All decoding uses temperature 0.0, top-p = 0.9; outputs must be one of {A, B, C, D}.

Macro-F1 scores on the human-validated test subset (zero-shot):

Model	AND	OR	NEITHER/NOR	MIXED
LLaMA-3.3-70B	80.9	70.9	13.4	53.0
LLaMA-3.1-8B	71.9	62.2	13.1	41.8
Qwen2.5-7B	79.6	68.9	12.9	53.2

With supervised fine-tuning:

Model	AND	OR	NEITHER/NOR	MIXED
Flan-T5-base	92.8	92.4	89.2	89.6
DeBERTa-v3-base	87.6	87.2	84.8	82.4

A pronounced asymmetry is observed: LLMs perform well on conjunction and moderately on disjunction, but exhibit sharp degradation on negation (NEITHER/NOR)—even with chain-of-thought prompting. Supervised models close the gap across operators but error analysis reveals persistent single-statement dominance and systematic confusion in negation scenarios (Junias et al., 23 Jan 2026).

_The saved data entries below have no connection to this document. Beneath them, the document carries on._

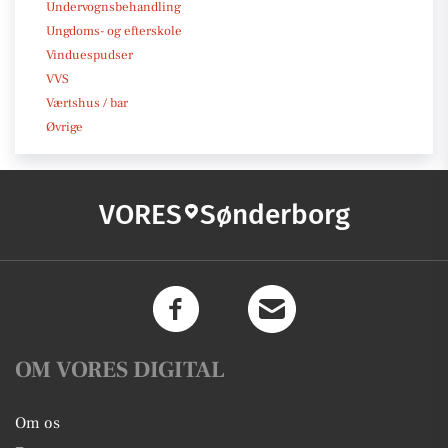
Undervognsbehandling
Ungdoms- og efterskole
Vinduespudser
VVS
Værtshus / bar
Øvrige
VORES
Sønderborg
OM VORES DIGITAL
Om os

5. Error Analysis and Reasoning Pathologies

Error clusters illustrate fundamental model limitations:

• Single-Statement Dominance (AND/OR): The model frequently selects the pair containing the most plausible atomic statement, disregarding required compositionality.
• Negation Inversion (NEITHER/NOR): Under joint negation, models incorrectly pick pairs containing plausible atoms, failing to internalize the operator’s semantics—consistent across prompting regimes.
• Intermediate MIXED Difficulty: When operators are assigned randomly (MIXED condition), performance drops but remains above pure negation, which collapses reasoning quality.

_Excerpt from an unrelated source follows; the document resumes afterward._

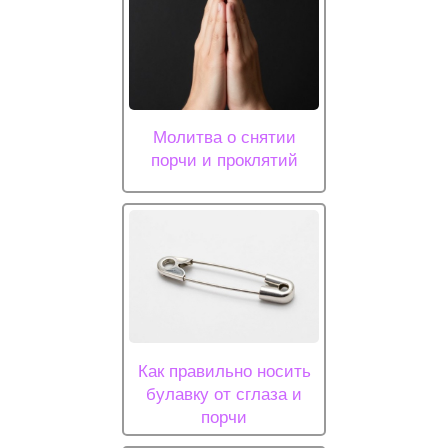
Молитва о снятии
порчи и проклятий
Как правильно носить
булавку от сглаза и
порчи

These error patterns highlight the difference between surface plausibility modeling and operator-grounded logical composition.

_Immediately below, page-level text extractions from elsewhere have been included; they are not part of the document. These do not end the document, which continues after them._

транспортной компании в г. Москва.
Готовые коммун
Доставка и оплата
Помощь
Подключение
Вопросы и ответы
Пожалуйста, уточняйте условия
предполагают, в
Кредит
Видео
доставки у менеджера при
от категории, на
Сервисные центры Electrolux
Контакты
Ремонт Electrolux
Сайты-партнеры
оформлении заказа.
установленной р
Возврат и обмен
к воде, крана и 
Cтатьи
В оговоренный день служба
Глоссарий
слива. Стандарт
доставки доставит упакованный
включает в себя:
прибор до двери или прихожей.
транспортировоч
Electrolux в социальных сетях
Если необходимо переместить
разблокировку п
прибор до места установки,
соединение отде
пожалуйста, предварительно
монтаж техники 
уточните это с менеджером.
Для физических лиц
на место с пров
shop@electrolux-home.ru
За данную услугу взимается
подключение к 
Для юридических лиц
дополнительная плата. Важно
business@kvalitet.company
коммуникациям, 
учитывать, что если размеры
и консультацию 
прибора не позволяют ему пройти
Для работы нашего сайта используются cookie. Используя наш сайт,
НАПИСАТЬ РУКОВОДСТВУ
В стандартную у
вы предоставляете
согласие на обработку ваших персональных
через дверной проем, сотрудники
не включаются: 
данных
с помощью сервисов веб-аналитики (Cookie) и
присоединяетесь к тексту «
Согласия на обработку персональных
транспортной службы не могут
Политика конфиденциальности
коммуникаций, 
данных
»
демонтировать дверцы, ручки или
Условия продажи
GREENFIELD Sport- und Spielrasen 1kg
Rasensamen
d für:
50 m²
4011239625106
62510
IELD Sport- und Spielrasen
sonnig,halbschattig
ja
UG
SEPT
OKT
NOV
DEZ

6. Benchmark Context and Connections

LOGICAL-COMMONSENSEQA builds on the classic CommonsenseQA single-label framework but diverges through its joint, operator-conditioned inference task. In contrast to binary yes/no QA formats as exemplified in CommonsenseQA 2.0 (Talmor et al., 2022), which probe logical skills but lack multi-way compositionality, LOGICAL-COMMONSENSEQA formalizes and quantifies joint plausibility. Benchmark connection points include:

• KEAR’s external attention paradigm (Xu et al., 2021): Incorporates external knowledge in standard QA including CommonsenseQA, but is not designed for compositional operator inference.
• COM² (Fang et al., 2024): Demonstrates training on multi-hop logical queries sampled from knowledge graphs using conjunction, intersection, negation, and projection, with structured natural language verbalization. This approach suggests that extending LOGICAL-COMMONSENSEQA to richer operator sets (e.g. union, set-difference, temporal, multi-hop chains) is tractable via knowledge graph sampling and LLM verbalization.
• Contrast to SCoRE [(Zhan et al., 8 Mar 2025), not available]: LOGICAL-COMMONSENSEQA emphasizes plausibility-level logical composition rather than multi-hop scenario chains or long-chain reasoning.

7. Implications and Prospective Extensions

LOGICAL-COMMONSENSEQA foregrounds a critical limitation in contemporary LLMs: strong performance in conjunctive/disjunctive settings is driven by pattern-matching over commonsense priors, while true logical composition, especially involving negation, is not reliably internalized. The benchmark's operator-specific performance stratification clarifies this gap at scale.

Recommended technical extensions include:

• Expansion of the operator set to exclusive OR, implication, temporal/causal logic, and universal/existential quantification.
• Integration of explicit operator-centric supervision and auxiliary losses targeting operator semantics.
• Neural-symbolic architectures maintaining operator-specific representations.
• Enabling generative composition: requiring models to generate new atomic statements and compose them logically.

A plausible implication is that training protocols leveraging multi-hop, multi-operator data sampled from structured knowledge graphs—as advocated in COM² (Fang et al., 2024)—could address compositional deficits observed in LOGICAL-COMMONSENSEQA.

LOGICAL-COMMONSENSEQA thus provides a controlled, validated framework for joint-plausibility evaluation, serving both as an empirical diagnostic for model compositionality and a template for advancing the logical expressiveness of future commonsense QA systems (Junias et al., 23 Jan 2026).